Генерал мог подделать чуть ли не любой акцент.
Это его забавляло.
Подошел молодцеватый, широко улыбающийся полицейский.
- Мне тоже хотелось бы знать об этом, французишка, - сказал офицер, подняв палец. - Просто власти решили перекрыть прилегающие улицы, вот мы их и перекрываем.
- Но, месье, какое-то объяснение вы давали э-этим людям, почему вы не пропускали их, не так ли?
- Вот единственное объяснение, которое мы можем дать, - ответил полицейский, постучав по своему значку.
- Осень-то странно, - монотонно пропел Ино. - Осень-то странно.
Полицейский посмотрел вслед уходящему генералу и почесал затылок.
- Черт побери, - проворчал он. - Сначала он прикидывается французишкой, а потом ведет себя, как китайчонок!
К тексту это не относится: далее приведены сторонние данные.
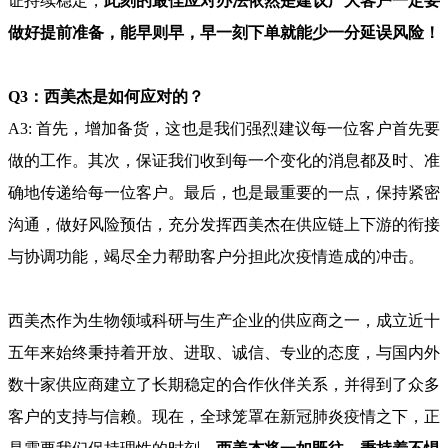
证持续稳定，
此刻的最佳应对办法依然是建议
广大客户
一定要
做好提前准备，能早则早，早一刻下单就能少一分延误风险！
Q3
：西美杰是如何应对的？
A
3
:
首先，增加备货，这也是我们强烈建议每一位客户首先要
做的工作。其次，保证我们收到每一个变化的消息都及时、准
确地传递给每一位客户。最后，也是最重要的一点，保持紧密
沟通，做好风险预估，充分发挥西美杰在供应链
上下游的衔接
与协调功能，竭尽全力帮助客户分担此次疫情造成的冲击
。
西美杰作为生物领域科研与生产企业的供应商之一，成立近十
五年来始终秉持着开放、进取、诚信、专业的态度，与国内外
数十家供应商建立了长期稳定的合作伙伴关系，并得到了众多
客户的支持与信赖。
现在，全球笼罩在新冠肺炎疫情之下，正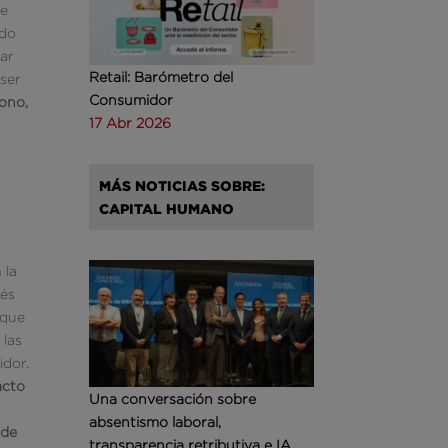
ue
ado
car
Retail: Barómetro del
 ser
Consumidor
fono,
17 Abr 2026
MÁS NOTICIAS SOBRE:
CAPITAL HUMANO
 la
vés
 que
 las
idor.
acto
Una conversación sobre
absentismo laboral,
 de
transparencia retributiva e IA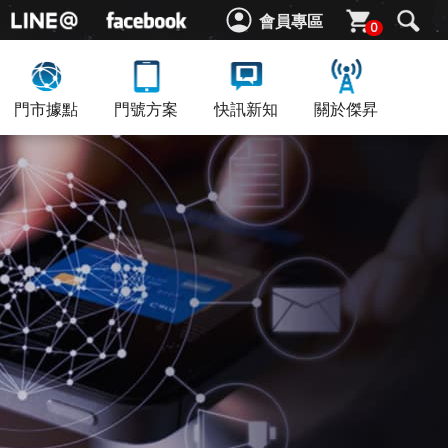
會員專區
0
門市據點
門號方案
快訊新知
關於傑昇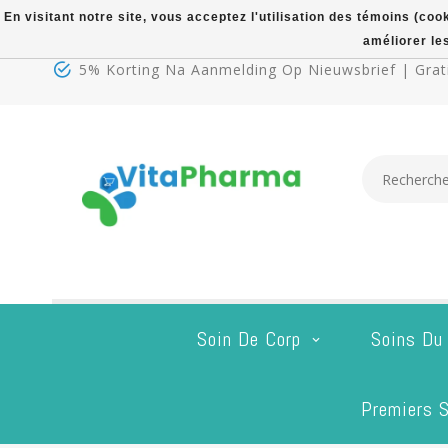
En visitant notre site, vous acceptez l'utilisation des témoins (co
améliorer le
5% Korting Na Aanmelding Op Nieuwsbrief | Grati
Soin De Corp
Soins Du
Premiers S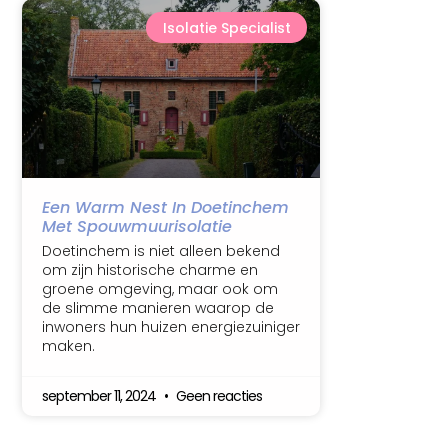
Isolatie Specialist
Een Warm Nest In Doetinchem
Met Spouwmuurisolatie
Doetinchem is niet alleen bekend
om zijn historische charme en
groene omgeving, maar ook om
de slimme manieren waarop de
inwoners hun huizen energiezuiniger
maken.
september 11, 2024
Geen reacties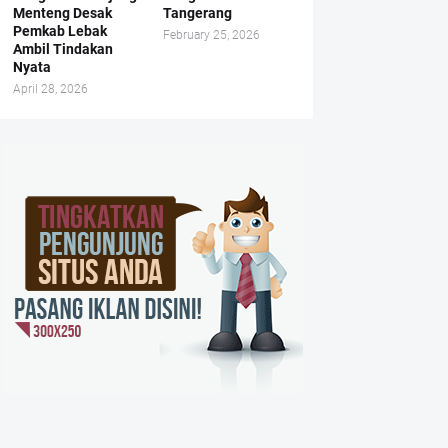
Menteng Desak
Tangerang
Pemkab Lebak
February 25, 2026
Ambil Tindakan
Nyata
April 28, 2026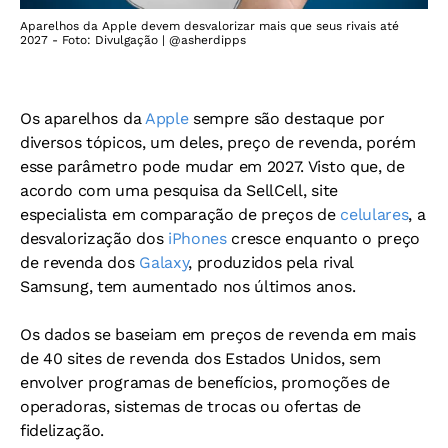
Aparelhos da Apple devem desvalorizar mais que seus rivais até
2027 - Foto: Divulgação | @asherdipps
Os aparelhos da
Apple
sempre são destaque por
diversos tópicos, um deles, preço de revenda, porém
esse parâmetro pode mudar em 2027. Visto que, de
acordo com uma pesquisa da SellCell, site
especialista em comparação de preços de
celulares
, a
desvalorização dos
iPhones
cresce enquanto o preço
de revenda dos
Galaxy
, produzidos pela rival
Samsung, tem aumentado nos últimos anos.
Os dados se baseiam em preços de revenda em mais
de 40 sites de revenda dos Estados Unidos, sem
envolver programas de benefícios, promoções de
operadoras, sistemas de trocas ou ofertas de
fidelização.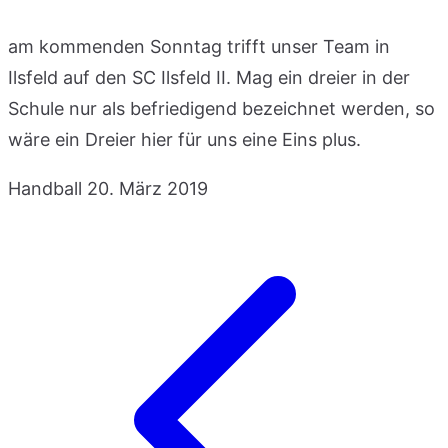
am kommenden Sonntag trifft unser Team in
Ilsfeld auf den SC Ilsfeld II. Mag ein dreier in der
Schule nur als befriedigend bezeichnet werden, so
wäre ein Dreier hier für uns eine Eins plus.
Handball
20. März 2019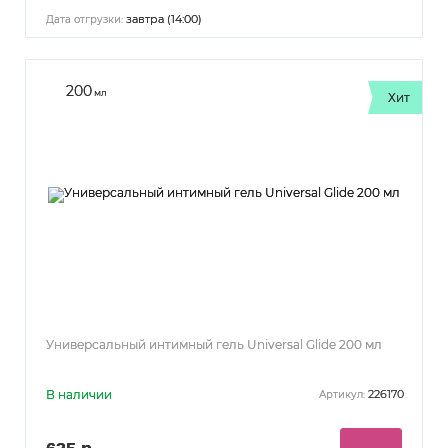
завтра (14:00)
Дата отгрузки:
200
мл
Хит
Универсальный интимный гель Universal Glide 200 мл
В наличии
226170
Артикул: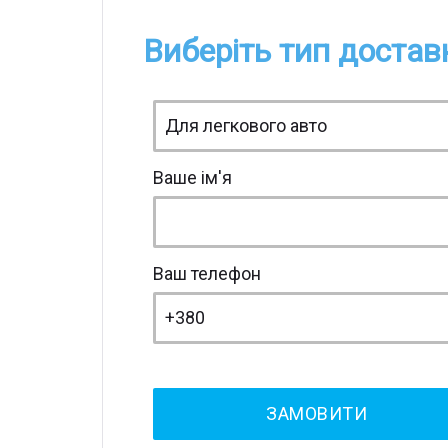
Виберіть тип достав
Ваше ім'я
Ваш телефон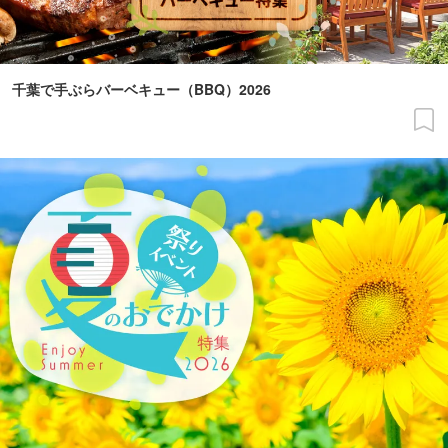
千葉で手ぶらバーベキュー（BBQ）2026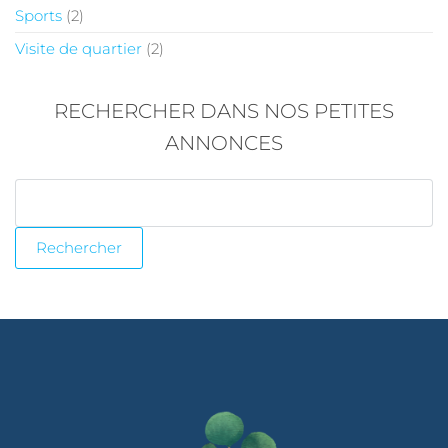
Sports
(2)
Visite de quartier
(2)
RECHERCHER DANS NOS PETITES
ANNONCES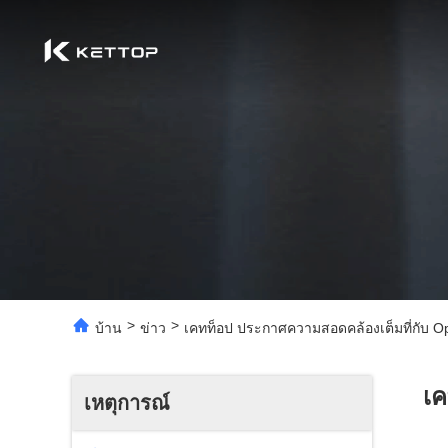
>
>
บ้าน
ข่าว
เคทท็อป ประกาศความสอดคล้องเต็มที่กับ Ope
เค
เหตุการณ์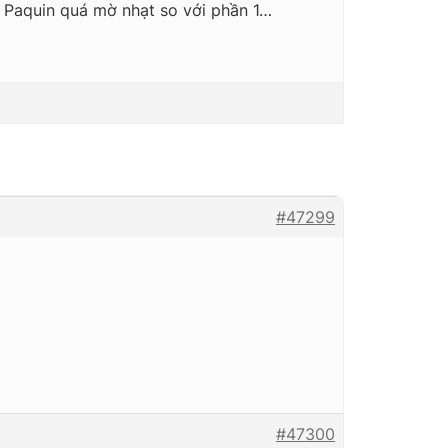
a Paquin quá mờ nhạt so với phần 1…
#47299
#47300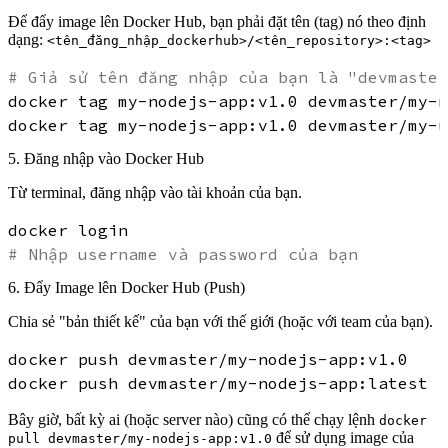
Để đẩy image lên Docker Hub, bạn phải đặt tên (tag) nó theo định
dạng:
<tên_đăng_nhập_dockerhub>/<tên_repository>:<tag>
# Giả sử tên đăng nhập của bạn là "devmaster
docker tag my-nodejs-app:v1.0 devmaster/my-n
docker tag my-nodejs-app:v1.0 devmaster/my-n
5. Đăng nhập vào Docker Hub
Từ terminal, đăng nhập vào tài khoản của bạn.
# Nhập username và password của bạn
6. Đẩy Image lên Docker Hub (Push)
Chia sẻ "bản thiết kế" của bạn với thế giới (hoặc với team của bạn).
docker push devmaster/my-nodejs-app:v1.0

Bây giờ, bất kỳ ai (hoặc server nào) cũng có thể chạy lệnh
docker
để sử dụng image của
pull devmaster/my-nodejs-app:v1.0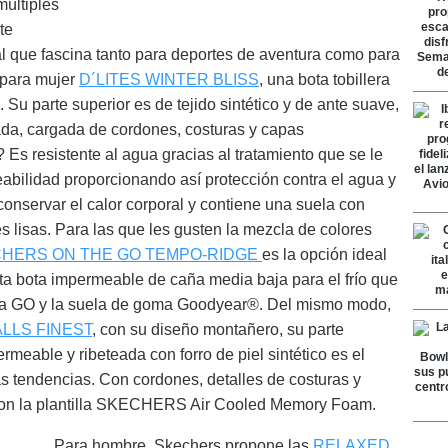
múltiples
te
al que fascina tanto para deportes de aventura como para
 para mujer
D´LITES WINTER BLISS
, una bota tobillera
. Su parte superior es de tejido sintético y de ante suave,
lpada, cargada de cordones, costuras y capas
Es resistente al agua gracias al tratamiento que se le
eabilidad proporcionando así protección contra el agua y
onservar el calor corporal y contiene una suela con
es lisas. Para las que les gusten la mezcla de colores
HERS ON THE GO TEMPO-RIDGE
es la opción ideal
ta bota impermeable de caña media baja para el frío que
ra GO y la suela de goma Goodyear®. Del mismo modo,
ALLS FINEST
, con su diseño montañero, su parte
rmeable y ribeteada con forro de piel sintético es el
s tendencias. Con cordones, detalles de costuras y
con la plantilla SKECHERS Air Cooled Memory Foam.
Para hombre, Skechers propone las
RELAXED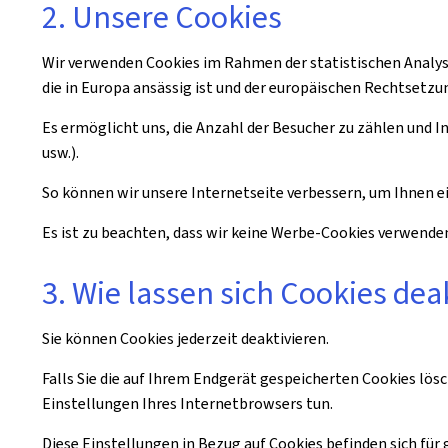
2. Unsere Cookies
Wir verwenden Cookies im Rahmen der statistischen Analyse 
die in Europa ansässig ist und der europäischen Rechtsetzu
Es ermöglicht uns, die Anzahl der Besucher zu zählen und 
usw.).
So können wir unsere Internetseite verbessern, um Ihnen 
Es ist zu beachten, dass wir keine Werbe-Cookies verwende
3. Wie lassen sich Cookies dea
Sie können Cookies jederzeit deaktivieren.
Falls Sie die auf Ihrem Endgerät gespeicherten Cookies lös
Einstellungen Ihres Internetbrowsers tun.
Diese Einstellungen in Bezug auf Cookies befinden sich fü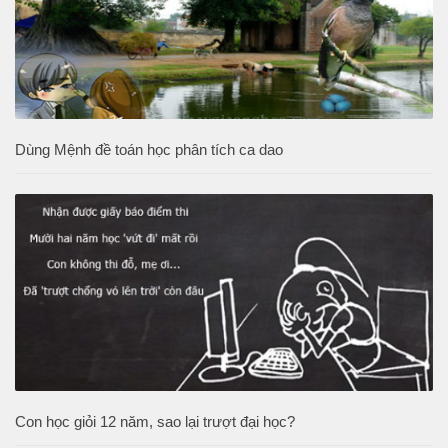
Dùng Mệnh đề toán học phân tích ca dao
Con học giỏi 12 năm, sao lại trượt đại học?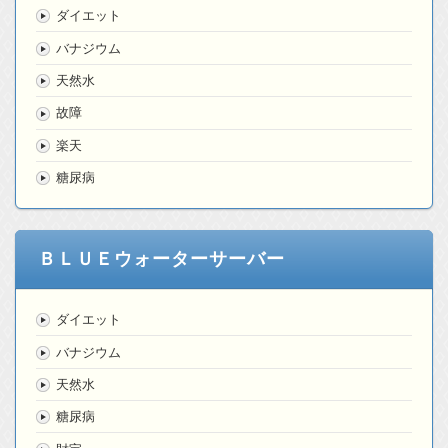
ダイエット
バナジウム
天然水
故障
楽天
糖尿病
ＢＬＵＥウォーターサーバー
ダイエット
バナジウム
天然水
糖尿病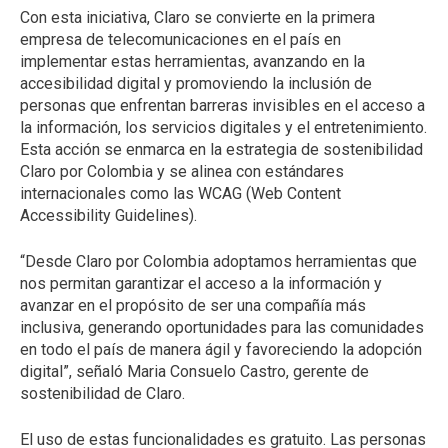
Con esta iniciativa, Claro se convierte en la primera
empresa de telecomunicaciones en el país en
implementar estas herramientas, avanzando en la
accesibilidad digital y promoviendo la inclusión de
personas que enfrentan barreras invisibles en el acceso a
la información, los servicios digitales y el entretenimiento.
Esta acción se enmarca en la estrategia de sostenibilidad
Claro por Colombia y se alinea con estándares
internacionales como las WCAG (Web Content
Accessibility Guidelines).
“Desde Claro por Colombia adoptamos herramientas que
nos permitan garantizar el acceso a la información y
avanzar en el propósito de ser una compañía más
inclusiva, generando oportunidades para las comunidades
en todo el país de manera ágil y favoreciendo la adopción
digital”, señaló Maria Consuelo Castro, gerente de
sostenibilidad de Claro.
El uso de estas funcionalidades es gratuito. Las personas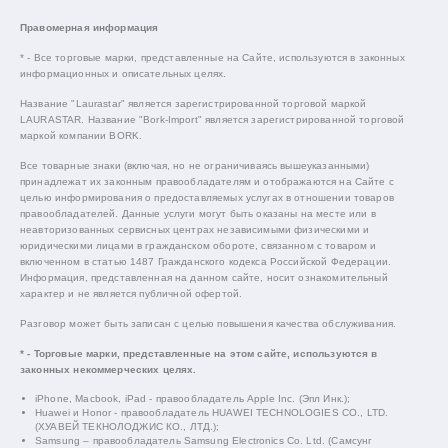
Правомерная информация
* - Все торговые марки, представленные на Сайте, используются в законных
информационных и описательных целях.
Название "Laurastar" является зарегистрированной торговой маркой
LAURASTAR. Название "Bork-Import" является зарегистрированной торговой
маркой компании BORK.
Все товарные знаки (включая, но не ограничиваясь вышеуказанными)
принадлежат их законным правообладателям и отображаются на Сайте с
целью информирования о предоставляемых услугах в отношении товаров
правообладателей. Данные услуги могут быть оказаны на месте или в
неавторизованных сервисных центрах независимыми физическими и
юридическими лицами в гражданском обороте, связанном с товаром и
включенном в статью 1487 Гражданского кодекса Российской Федерации.
Информация, представленная на данном сайте, носит ознакомительный
характер и не является публичной офертой.
Разговор может быть записан с целью повышения качества обслуживания.
* - Торговые марки, представленные на этом сайте, используются в
законных некоммерческих целях.
iPhone, Macbook, iPad - правообладатель Apple Inc. (Эпл Инк.);
Huawei и Honor - правообладатель HUAWEI TECHNOLOGIES CO., LTD.
(ХУАВЕЙ ТЕКНОЛОДЖИС КО., ЛТД.);
Samsung – правообладатель Samsung Electronics Co. Ltd. (Самсунг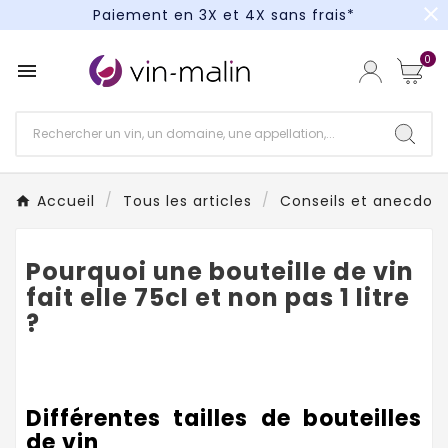
close
Paiement en 3X et 4X sans frais*
Un kit cocktail à gagner : tentez votre chance !
0

Paiement en 3X et 4X sans frais*
Accueil
Tous les articles
Conseils et anecdotes
Pourquoi une bouteille de vin
fait elle 75cl et non pas 1 litre
?
Différentes tailles de bouteilles
de vin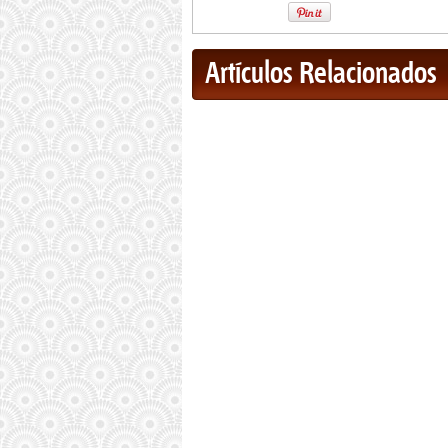
Artículos Relacionados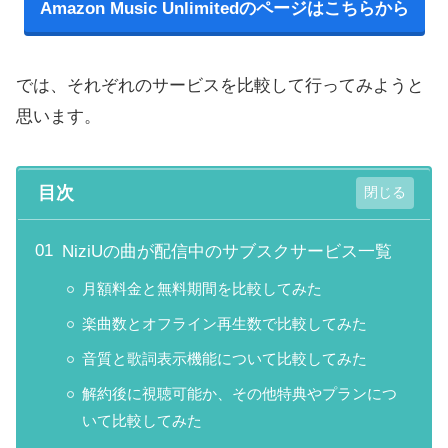
Amazon Music Unlimitedのページはこちらから
では、それぞれのサービスを比較して行ってみようと
思います。
目次
NiziUの曲が配信中のサブスクサービス一覧
月額料金と無料期間を比較してみた
楽曲数とオフライン再生数で比較してみた
音質と歌詞表示機能について比較してみた
解約後に視聴可能か、その他特典やプランにつ
いて比較してみた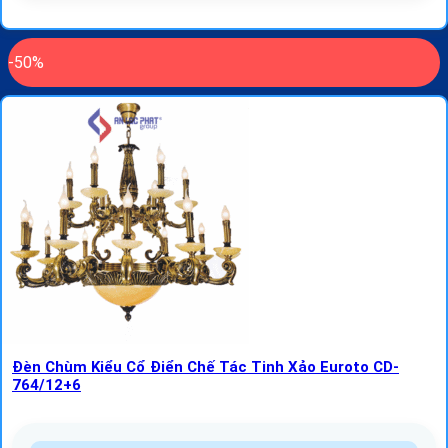
-50%
Đèn Chùm Kiểu Cổ Điển Chế Tác Tinh Xảo Euroto CD-
764/12+6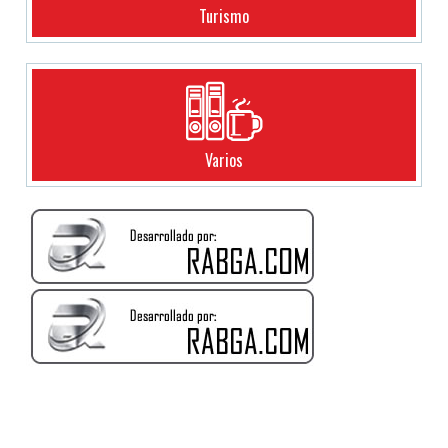
Turismo
Varios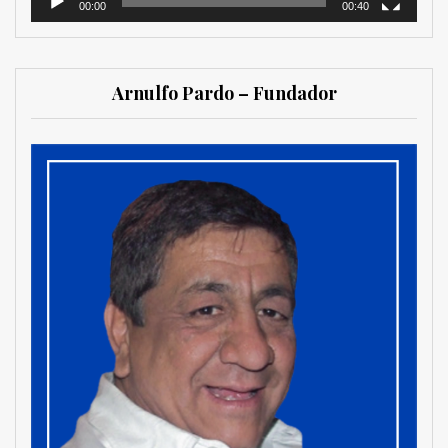
00:00
00:40
Arnulfo Pardo – Fundador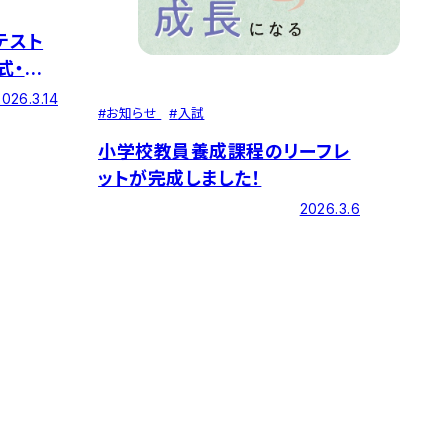
テスト
式・一
式の合格
2026.3.14
#
お知らせ
#
入試
小学校教員養成課程のリーフレ
ットが完成しました！
2026.3.6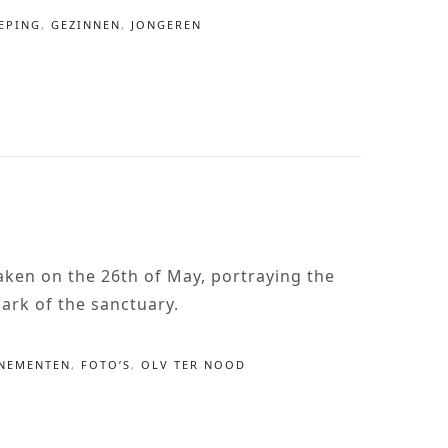
EPING
,
GEZINNEN
,
JONGEREN
ken on the 26th of May, portraying the
park of the sanctuary.
NEMENTEN
,
FOTO’S
,
OLV TER NOOD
Генерал тем временем уже вынашивал зловещие, и далеко идущие, планы. Он немедленно отправился в бюро Праудмена Шастера.
Праудмен Шастер равнодушно улыбнулся посетителю, подал ему свою тонкую руку, вернулся за огромный стол и сел. В итоге его почти не стало видно. За громоздким письменным столом виднелась лишь выпуклая голова-тыковка.
Однако именно голова Праудмена Шастера была единственной вещью, с которой нужно было считаться.
В ней вынашивались самые гнусные идеи.
- Воистину чудесный день, - сказал он. - Воистину чудесный.
Праудмен Шастер был известным адвокатом, у которого все обычно было "воистину прекрасным". Была у него такая своеобразная привычка выражаться.
- Си, си, сеньор, - произнес генерал, подражая испанцам. - Послушай, у меня есть одна идея. Хотелось бы поразмыслить над ней.
Праудмен Шастер не произнес ни слова, будто это его не касалось.
- Нужно, чтобы все мои люди немедленно собрались в Нью-Йорке, - сказал генерал Ино. - Все понятно?
- Можно сделать, - утвердительно ответил Праудмен Шастер, закуривая сигарету.
Это ему ничего не стоило сделать. Он был рупором Ино, его глазами, его ушами и даже, когда это требовалось, его мозгами. Он, например, достал кислоту, с помощью которой удалось избавиться от останков сына японского торгового магната.